And the chase was on.
Not that it was much of a chase at first. McManus was a cautious driver and there wasn’t much traffic, so he hung back at a safe distance as she headed south on Third. She turned west on Cesar Chavez Street (named after a great man whose surname he was proud to share), bypassed the edge of the San Jose Guerrero neighborhood where he lived, and went on up to Church Street. Right on Church, left on Clipper, up the hill to the intersection with Market, then left across Twin Peaks and down the west side on Portola Drive. He had a pretty good idea by then where they were going, and it wasn’t to any Goodwill store.
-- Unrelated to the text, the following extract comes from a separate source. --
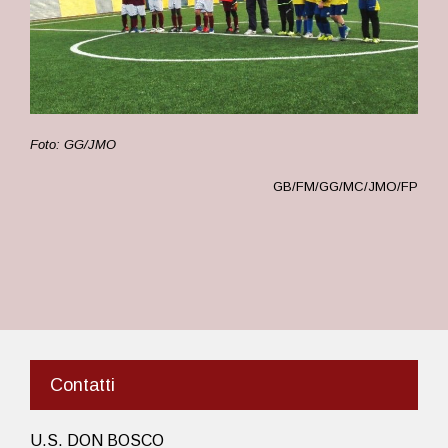
Foto: GG/JMO
GB/FM/GG/MC/JMO/FP
Contatti
U.S. DON BOSCO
He knew for sure he was right when the SUV turned down Sloat, then north on Nineteenth Avenue. While he waited two cars behind at a stoplight just beyond Stern Grove, he slid his cell phone into the hands-free device mounted on the dash and called Tamara to tell her McManus and Carson were on the move and likely heading for the Golden Gate Bridge.
18
My visit to Barber and Associates was unproductive. The agent in charge of the Dogpatch property lease was a middle-aged black woman named Royster; I got her to talk to me on the grounds that I was conducting a routine insurance investigation that peripherally involved R. L. McManus. Ms. Royster was unaware McManus was in the habit of subletting a room, but she didn’t seem to be particularly concerned about it. She checked the lease agreement to determine if there was a clause forbidding sublets; there wasn’t. Ms. McManus had been a model tenant, she said, always paying her rent on time, not once requesting repairs or improvements to the property, and making no complaint when the monthly nut was increased, as it had been twice in the seven years she’d lived there.
Ms. Royster knew nothing about McManus’s background or personal life, other than the fact that her references had been impeccable. Knew nothing about Jane Carson, either. Even if there had been something in the file that might have been pertinent, she probably wouldn’t have confided to me what it was. Privileged information.
The only new thing I learned from her—and it wasn’t much—was that the owners of the house, an elderly couple now residing in Burlingame, had also operated a dog-boarding service on the property. The established existence of kennels and dog run was probably what had attracted McManus to it seven years ago.
The visit to Barber and Associates may have been wasted, but a second trip to Dogpatch wasn’t. My first stop there, The Dog Hole, yielded a little info of the sort I was looking for—enough to put Tamara on the scent again.
The rail-thin elderly guy I’d spoken to the first time around occupied the same bar stool, sipping port and playing a quiet game of solitaire. Cheating at it, too: he switched a king and queen in a row of hearts as I sat down next to him. Lonely, bored, drinking just enough to maintain a mild sedative buzz—a man with nowhere else to go and nothing else to do, marking time.
He remembered me, he was grateful for the company, and my offer to stand him to another drink made him friendly and gregarious. His name was Frank Quarles, he said, and chuckled and tacked on a mild joke he’d probably told a few hundred times before: “My late wife used to say we was well named because we sure did have a lot of ’em. Quarrels, get it?”
I chuckled to let him know I’d gotten it, then told him I was still looking for the man in the photograph. He hadn’t seen Virden since last Tuesday, he said. I eased the conversation around to McManus’s roomers. Quarles couldn’t recall any of the women, but when I brought up the old man Selma Hightower had mentioned, it struck a chord in his memory.
“Oh, sure, him,” he said. “I’m seventy, but he was a real geezer. One foot in the grave and the other on a bar stool.”
“He came here regularly, did he?”
“Pretty regular for a while. Two, three months.”
“Then what happened?”
“Just stopped showing up. Figured he must’ve passed over.”
“You spend much time with him?”
“Not much, no sir. Damn near deaf, so he kept pretty much to himself. Nice old bird, though. Wasn’t above buying a round for the house now and then.”
“Sounds like he had money.”
“Must’ve. Wore this old black overcoat with a velvet collar. Made out of lamb’s wool, he said.” Quarles aimed a glance at the muscle-bound bartender, lowered his voice. “Drank good Scotch, too. Not the blended bar crap they serve here. Twelve-year-old single malt.”
“Do you remember his name?”
“Well … it’s been a while and my memory’s not what it used to be.” Up went the voice again. “Hey, Stan. You remember that old guy came in regular for a while last year? Drank single malt Scotch?”